Here today, gone tomorrow...

 James 4:13-15
Come now, you who say, "Today or tomorrow we will go to such and such a city, and spend a year there and engage in business and make a profit."
 Yet you do not know what your life will be like tomorrow. You are just a vapor that appears for a little while and then vanishes away.
 Instead, you ought to say, "If the Lord wills, we will live and also do this or that."

2 Corinthians 5...just read it. not going to post the whole thing. It's about temporal things and eternal things.

So for the past few weeks, it didn't last just one…, I have been contemplating different themes of death. Many people try to avoid the topic. It isn't exactly a happy conversation and can be considered a buzz kill. However, for one reason or another I have been forced to think about and listen to different aspects of death. 

I have already written two posts on things that I tend to hold on to or feel that I need full control over. One being food and clothing and basic needs. The other is money. Well over three weeks I have realized that I desperately cling to life as well. 

Not only do I cling to my life and live in fear of the coming passing, but I also cling to the lives of those with whom I am closest. I am terrified of loosing someone or being lost myself. I have this irrational fear of cars driving by me at night. I am ALWAYS afraid that someone is going to pull out a gun and shoot me in the back, and I will lay there slowly loosing blood and dying. 

Crazy right?! It has only increased since I moved over here and walk everywhere I go, usually in the dark. What do I have to fear? I just recently finished reading Harry Potter Deathly Hallows. Dumbledore has a firm belief that death is not the worst thing that could ever happen to someone. I have to agree with him. However, I have to add an amendment…death is not the worst thing that could happen to a person who has faith in Jesus Christ. I believe that for a person who does not believe in Christ, death is the worst possible thing that could happen to them.

I cling to my life and the lives of those closest to me. Ironically, I know that all of those people, myself included, will spend eternity after death with the Father. I should be clinging to the lives of those that I know who don't believe as I do, making the most of every opportunity. 

We are but a vapor. Here today and gone tomorrow. This life is not ours to possess but to share. Look at the people around you not as temporal beings you have to endure until you can leave this world. Look at them as eternal beings who will spend eternity in one place, with God in His presence, or another, without God forever, without His presence and all of His attributes. 

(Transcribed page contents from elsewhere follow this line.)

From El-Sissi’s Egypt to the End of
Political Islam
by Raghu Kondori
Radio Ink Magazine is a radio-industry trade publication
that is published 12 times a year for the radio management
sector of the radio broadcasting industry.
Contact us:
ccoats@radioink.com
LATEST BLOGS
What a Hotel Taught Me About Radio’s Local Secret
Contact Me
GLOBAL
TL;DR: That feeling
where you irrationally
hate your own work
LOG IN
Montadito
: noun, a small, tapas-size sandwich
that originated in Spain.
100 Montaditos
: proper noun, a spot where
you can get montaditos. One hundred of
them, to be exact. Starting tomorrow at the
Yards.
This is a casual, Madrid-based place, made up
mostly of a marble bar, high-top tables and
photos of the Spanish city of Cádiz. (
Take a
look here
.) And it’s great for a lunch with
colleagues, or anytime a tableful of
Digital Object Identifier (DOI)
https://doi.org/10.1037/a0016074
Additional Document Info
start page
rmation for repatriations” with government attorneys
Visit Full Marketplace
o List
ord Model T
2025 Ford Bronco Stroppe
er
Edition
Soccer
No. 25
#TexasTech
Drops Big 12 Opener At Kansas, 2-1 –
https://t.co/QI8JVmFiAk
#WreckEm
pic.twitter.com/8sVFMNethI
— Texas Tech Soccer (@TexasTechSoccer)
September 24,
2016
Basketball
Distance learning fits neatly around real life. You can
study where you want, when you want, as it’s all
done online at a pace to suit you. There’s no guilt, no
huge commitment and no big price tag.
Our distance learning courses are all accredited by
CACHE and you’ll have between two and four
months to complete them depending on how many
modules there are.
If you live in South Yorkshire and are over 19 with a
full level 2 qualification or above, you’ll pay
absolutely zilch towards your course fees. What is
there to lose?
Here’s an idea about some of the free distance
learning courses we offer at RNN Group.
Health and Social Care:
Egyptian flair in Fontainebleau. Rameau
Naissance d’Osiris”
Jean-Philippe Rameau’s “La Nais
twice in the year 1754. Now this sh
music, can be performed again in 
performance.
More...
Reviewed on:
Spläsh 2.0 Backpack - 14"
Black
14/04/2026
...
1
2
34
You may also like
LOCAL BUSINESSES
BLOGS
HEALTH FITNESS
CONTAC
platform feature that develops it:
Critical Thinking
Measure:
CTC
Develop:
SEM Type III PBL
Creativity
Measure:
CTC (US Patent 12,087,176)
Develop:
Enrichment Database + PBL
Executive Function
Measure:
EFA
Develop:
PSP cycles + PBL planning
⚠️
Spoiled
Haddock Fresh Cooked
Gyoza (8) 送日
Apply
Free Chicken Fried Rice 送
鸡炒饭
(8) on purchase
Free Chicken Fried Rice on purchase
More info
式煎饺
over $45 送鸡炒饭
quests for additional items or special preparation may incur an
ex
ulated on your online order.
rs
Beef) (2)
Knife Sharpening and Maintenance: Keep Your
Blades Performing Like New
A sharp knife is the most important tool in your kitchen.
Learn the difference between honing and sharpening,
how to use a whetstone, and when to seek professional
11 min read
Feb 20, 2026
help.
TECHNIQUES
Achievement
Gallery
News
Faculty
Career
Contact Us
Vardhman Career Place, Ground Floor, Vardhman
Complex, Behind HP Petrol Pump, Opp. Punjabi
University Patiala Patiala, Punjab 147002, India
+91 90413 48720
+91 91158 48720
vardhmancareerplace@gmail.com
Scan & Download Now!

Live your life in such a way that people are drawn to Him. For those of us who are like minded we have a SHORT time here to have as big of an impact for His Kingdom as possible. At the end of our lives we will stand before Him and give an account for what we have been doing. We are forgiven, but how much greater could your reward be? 

Death is NOT the end! For SOME it will be the beginning of eternal joy and peace, for MANY it will be the beginning of eternal sorrow and torment. My life is so short. I cannot afford to waste any time not living for Him. Not proclaiming Him and giving HIM all the glory for MY life.